Table of contents

How can I combine multiple CSS selectors in Nokogiri?

Nokogiri provides powerful CSS selector support that allows you to combine multiple selectors to target specific elements with precision. Understanding how to effectively combine selectors is crucial for efficient web scraping and HTML parsing in Ruby applications.

Understanding CSS Selector Combinators

Nokogiri supports all standard CSS selector combinators, which are special characters that define relationships between elements. Here are the main types:

Descendant Combinator (Space)

The descendant combinator selects elements that are descendants of another element, regardless of how deeply nested they are.

require 'nokogiri'
require 'open-uri'

html = <<-HTML
<div class="container">
  <article>
    <h2>Article Title</h2>
    <div class="content">
      <p>First paragraph</p>
      <div class="nested">
        <p>Nested paragraph</p>
      </div>
    </div>
  </article>
</div>
HTML

doc = Nokogiri::HTML(html)

# Select all p elements inside container
paragraphs = doc.css('div.container p')
puts paragraphs.length  # Output: 2

# Select all p elements inside content divs
content_paragraphs = doc.css('div.content p')
puts content_paragraphs.length  # Output: 2

Child Combinator (>)

The child combinator selects direct children only, not deeper descendants.

# Select only direct p children of content div
direct_children = doc.css('div.content > p')
puts direct_children.length  # Output: 1 (only "First paragraph")

# Compare with descendant selector
all_descendants = doc.css('div.content p')
puts all_descendants.length  # Output: 2 (includes nested paragraph)

Adjacent Sibling Combinator (+)

Selects elements that immediately follow another element.

html = <<-HTML
<div>
  <h2>Heading</h2>
  <p>First paragraph after heading</p>
  <p>Second paragraph</p>
  <span>A span element</span>
</div>
HTML

doc = Nokogiri::HTML(html)

# Select p element immediately following h2
adjacent_p = doc.css('h2 + p')
puts adjacent_p.text  # Output: "First paragraph after heading"

General Sibling Combinator (~)

Selects all sibling elements that follow another element.

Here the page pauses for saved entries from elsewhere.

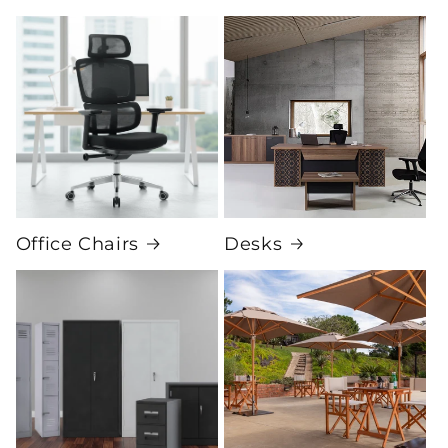
Office Chairs
Desks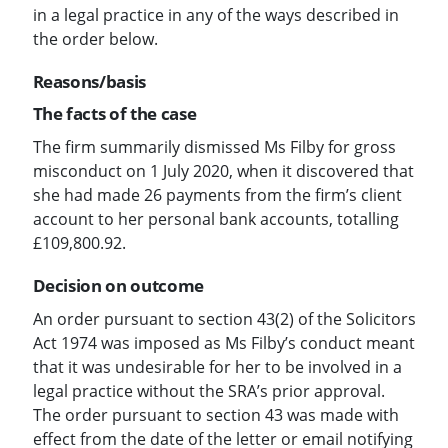
in a legal practice in any of the ways described in
the order below.
Reasons/basis
The facts of the case
The firm summarily dismissed Ms Filby for gross
misconduct on 1 July 2020, when it discovered that
she had made 26 payments from the firm’s client
account to her personal bank accounts, totalling
£109,800.92.
Decision on outcome
An order pursuant to section 43(2) of the Solicitors
Act 1974 was imposed as Ms Filby’s conduct meant
that it was undesirable for her to be involved in a
legal practice without the SRA’s prior approval.
The order pursuant to section 43 was made with
effect from the date of the letter or email notifying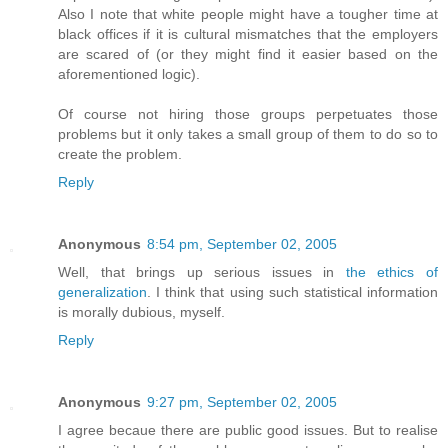
Also I note that white people might have a tougher time at
black offices if it is cultural mismatches that the employers
are scared of (or they might find it easier based on the
aforementioned logic).
Of course not hiring those groups perpetuates those
problems but it only takes a small group of them to do so to
create the problem.
Reply
Anonymous
8:54 pm, September 02, 2005
Well, that brings up serious issues in
the ethics of
generalization
. I think that using such statistical information
is morally dubious, myself.
Reply
Anonymous
9:27 pm, September 02, 2005
I agree becaue there are public good issues. But to realise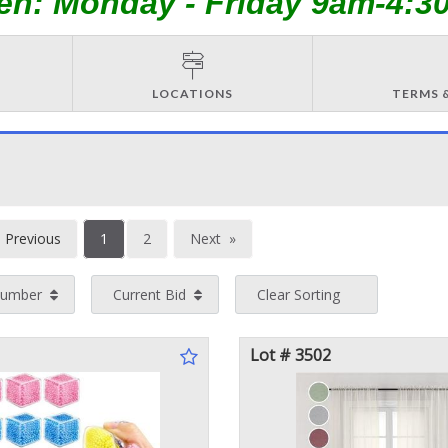
en: Monday - Friday 9am-4:3
LOCATIONS
TERMS 
You're
Previous
1
2
Next
on
page
page
Number
Current Bid
Clear Sorting
page
Lot # 3502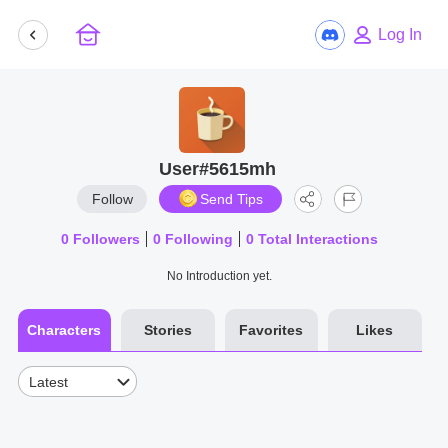
Log In
User#5615mh
Follow
Send Tips
0
Followers
0
Following
0
Total Interactions
No Introduction yet.
Characters
Stories
Favorites
Likes
Latest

# Select all p elements that are siblings after h2
sibling_paragraphs = doc.css('h2 ~ p')
puts sibling_paragraphs.length  # Output: 2

Advanced Selector Combinations

Multiple Class Selectors

You can combine multiple class selectors to target elements with specific class combinations.

html = <<-HTML
<div class="card featured">Featured Card</div>
<div class="card">Regular Card</div>
<div class="featured">Featured Content</div>
HTML

doc = Nokogiri::HTML(html)

# Select elements with both 'card' and 'featured' classes
featured_cards = doc.css('div.card.featured')
puts featured_cards.text  # Output: "Featured Card"

Attribute and Class Combinations

Combine attribute selectors with class selectors for precise targeting.

html = <<-HTML
<input type="text" class="form-control" name="username">
<input type="password" class="form-control" name="password">
<input type="submit" class="btn primary" value="Login">
HTML

doc = Nokogiri::HTML(html)

# Select text inputs with form-control class
text_inputs = doc.css('input[type="text"].form-control')
puts text_inputs.length  # Output: 1

# Select inputs with specific name and class
username_field = doc.css('input[name="username"].form-control')
puts username_field.first['type']  # Output: "text"

Complex Selector Patterns

Pseudo-selectors with Combinators

Nokogiri supports CSS pseudo-selectors that can be combined with other selectors.

html = <<-HTML
<ul class="menu">
  <li>Home</li>
  <li>About</li>
  <li>Services</li>
  <li>Contact</li>
</ul>
HTML

doc = Nokogiri::HTML(html)

# Select first list item in menu
first_item = doc.css('ul.menu li:first-child')
puts first_item.text  # Output: "Home"

# Select last list item
last_item = doc.css('ul.menu li:last-child')
puts last_item.text  # Output: "Contact"

# Select nth item (3rd item, 1-indexed)
third_item = doc.css('ul.menu li:nth-child(3)')
puts third_item.text  # Output: "Services"

Negation Pseudo-class

Use the :not() pseudo-class to exclude specific elements.

html = <<-HTML
<div class="content">
  <p>Regular paragraph</p>
  <p class="highlight">Highlighted paragraph</p>
  <p>Another regular paragraph</p>
</div>
HTML

doc = Nokogiri::HTML(html)

# Select all p elements except those with highlight class
regular_paragraphs = doc.css('p:not(.highlight)')
puts regular_paragraphs.length  # Output: 2

Practical Examples for Web Scraping

Scraping Product Information

Here's a practical example of combining selectors to scrape product information:

require 'nokogiri'
require 'open-uri'

def scrape_products(html)
  doc = Nokogiri::HTML(html)
  products = []

  # Select product containers with specific class and data attributes
  product_elements = doc.css('div.product-card[data-available="true"]')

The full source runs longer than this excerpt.